For more information about creating custom End Workflow states, see Configure the general behavior of the Web Portal.

Configuration

  • Click Pause Transactions to halt processing of transactions within seconds.
    When paused:
    • A Transactions paused message is displayed to all users of the Management Portal, on all pages.
    • New requests for services are not processed.
    • Pending workflow actions are not processed. Users can give input (for example: provide requested information), but that input will not take effect until transactions are resumed.
    • Messages in the Web Portal are not moved to Archive after the user has performed the requested action.
    Click Resume Transactions to restore normal operation.
  • Click Select all to select all transaction records, with the current filter taken into account. An indicator shows how many transactions are selected. This makes it easier to perform bulk operations like delete, retry or abort multiple transaction records.
  • Click Auto-refresh to refresh the page automatically every 10 seconds.
    • The auto-refresh functionality is disabled by default. Your selection is browser- and computer-specific: it is stored as a cookie on the computer from which you access the Management Portal. If, for some reason, you delete this cookie, the default behavior applies again.
  • The time in all transactions is UTC time.
  • Click Abort in the relevant transaction to abort a transaction that is in progress (Pending).
  • Click Retry in the relevant transaction to retry a failed or aborted transaction.
  • Click a transaction to view its details.
    • In the Transaction details page, the timeline shows which actions were executed in the course of the transaction.
      • Each action that is executed during a transaction is numbered. When you click an action, the right side of the Transaction details page automatically navigates to this action and become highlighted. For example, in complex workflows that contain a Jump action, this makes it easier to view how many times a Jump action was executed and why.
      • Failed actions are highlighted in red, which makes it easier to find out which actions failed and why.
    • When you view a transaction that contains an Invoke Run Book action and you have configured Automation redirection, at Setup > Ivanti Automation, click the Run Book name to open the Ivanti Automation Management Portal and view the Run Book.

Example 1

Consider the following scenario:

  1. Service A is configured to automatically request service B as part of its workflow.
  2. The user John Smith requests service A.
  3. Delivery of service A triggers the delivery of service B.
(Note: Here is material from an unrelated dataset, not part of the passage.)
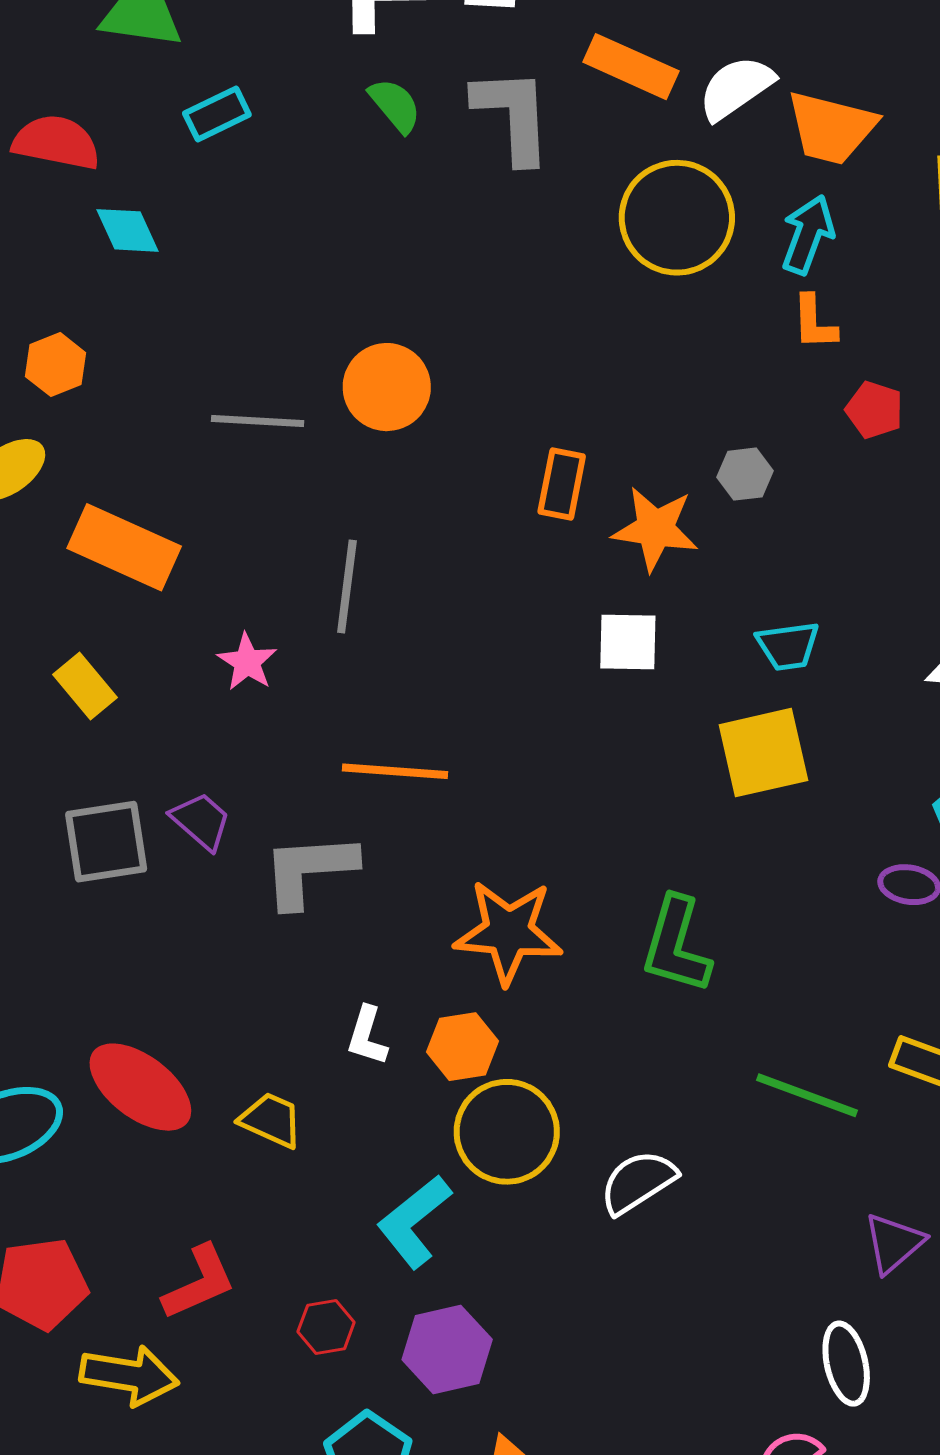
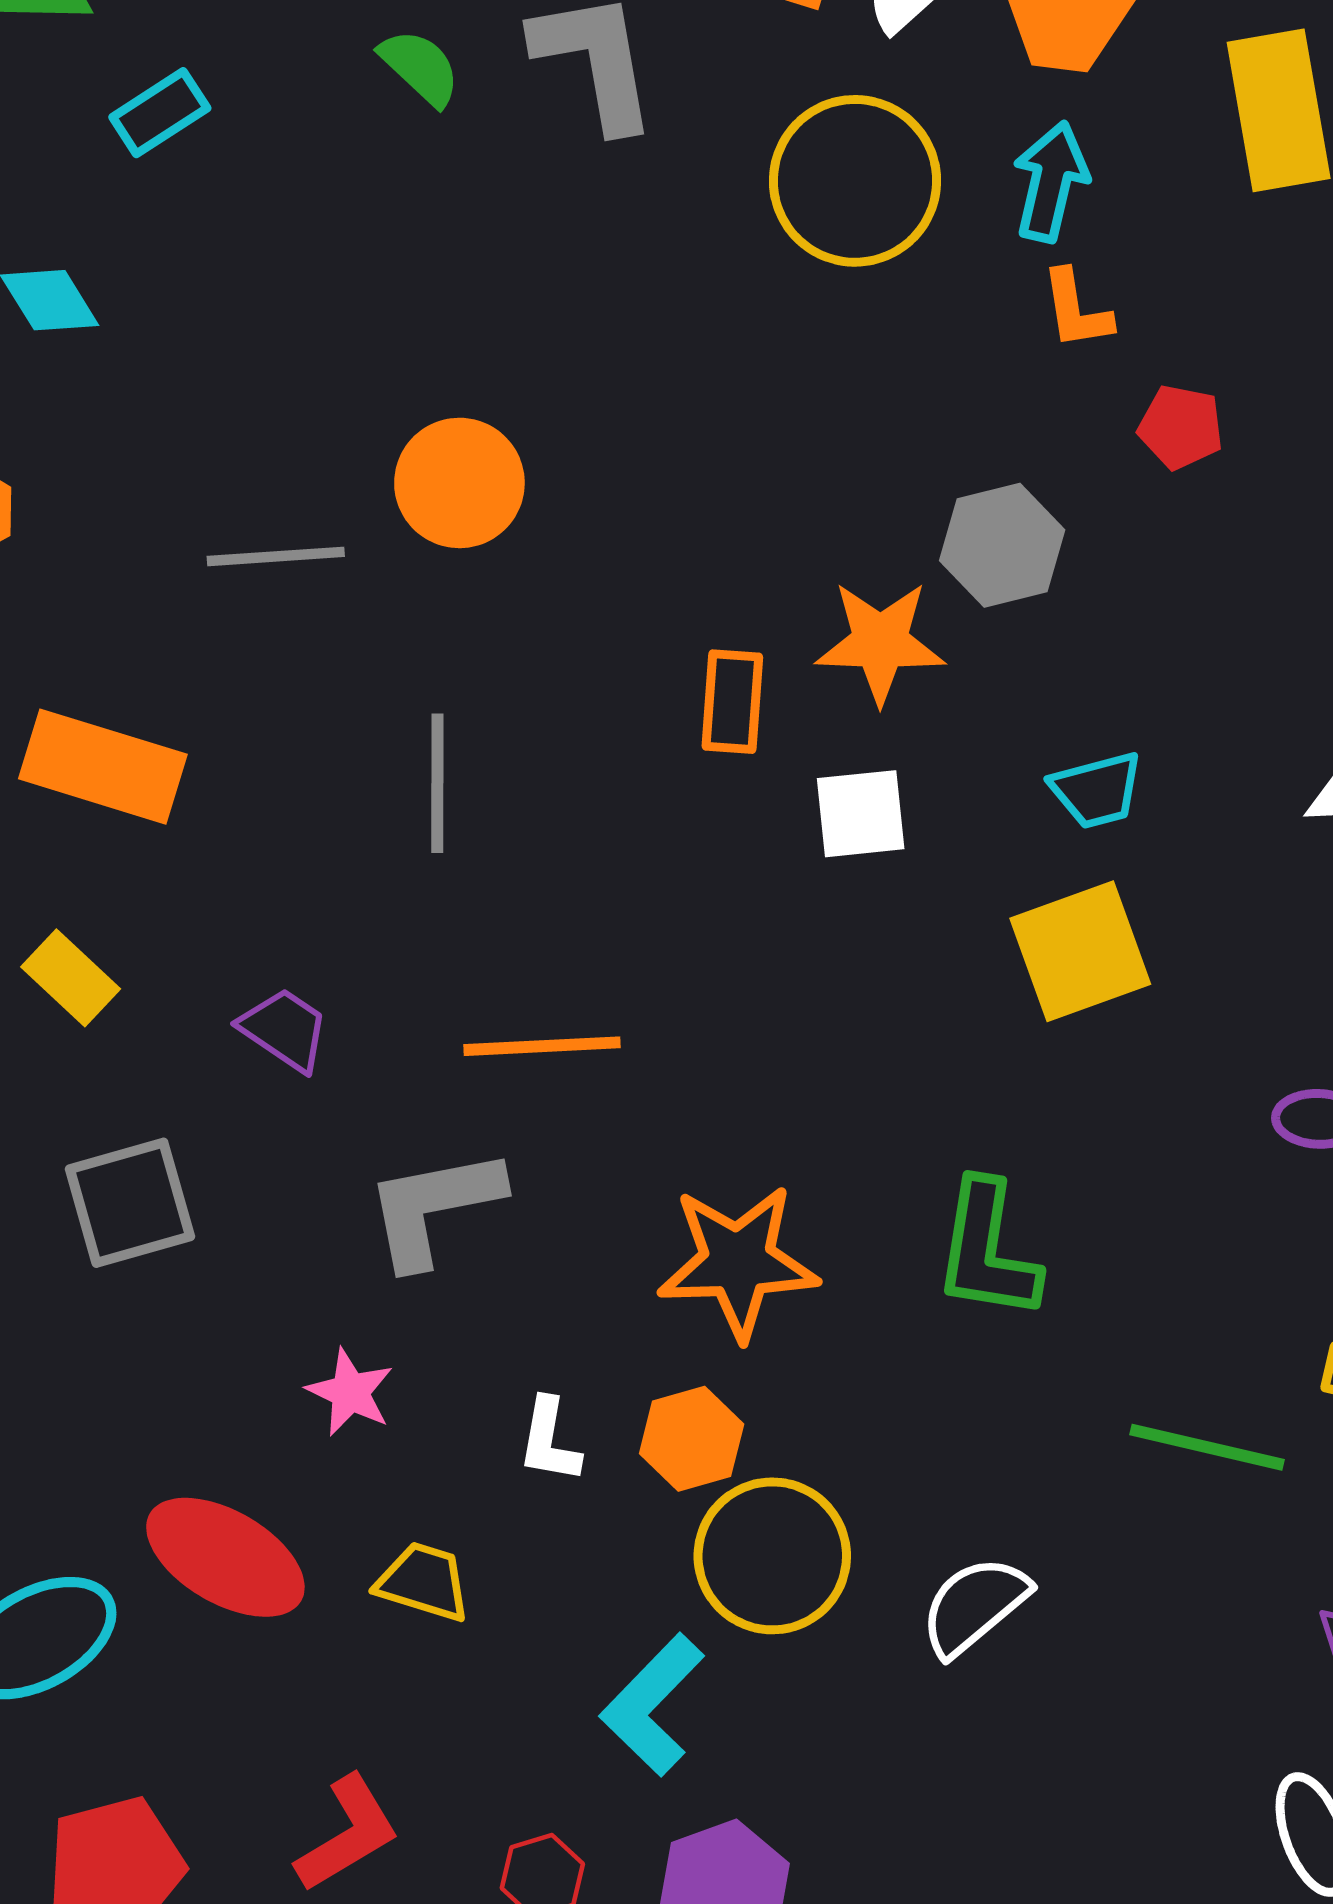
gray hexagon: (745, 474) -> (1002, 545), size x1.5
orange rectangle: (562, 484) -> (732, 702), moved
pink star: (247, 662) -> (350, 1392), moved
purple trapezoid: (201, 821) -> (284, 1029), moved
In this scenario, the request of service A is a user action, with John Smith logged as the requester. The request of service B is a system action, with System logged as the requester.

Example 2

Consider the following scenario:

  1. Service C is configured to be delivered as soon as someone qualifies.
  2. A data connection synchronization places the user Celia Jones in an organizational element that qualifies her for service C.
  3. Service C is delivered to her.

In this scenario, the request of service C is a system action, with System logged as the requester.